▸ **What you will do**
Your answer should repeat every line of the records below in which the word "oder" appears.

[Data items]

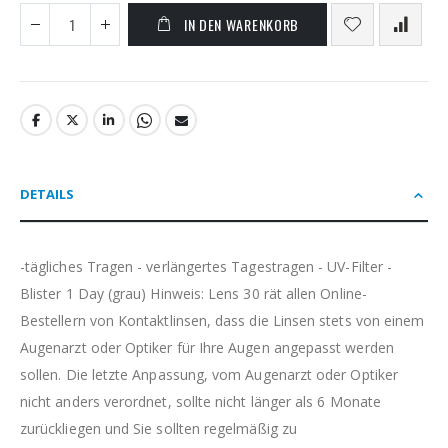
IN DEN WARENKORB
DETAILS
-tägliches Tragen - verlängertes Tagestragen - UV-Filter -
Blister 1 Day (grau) Hinweis: Lens 30 rät allen Online-
Bestellern von Kontaktlinsen, dass die Linsen stets von einem
Augenarzt oder Optiker für Ihre Augen angepasst werden
sollen. Die letzte Anpassung, vom Augenarzt oder Optiker
nicht anders verordnet, sollte nicht länger als 6 Monate
zurückliegen und Sie sollten regelmäßig zu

▸ **Finished exercise**
Augenarzt oder Optiker für Ihre Augen angepasst werden
sollen. Die letzte Anpassung, vom Augenarzt oder Optiker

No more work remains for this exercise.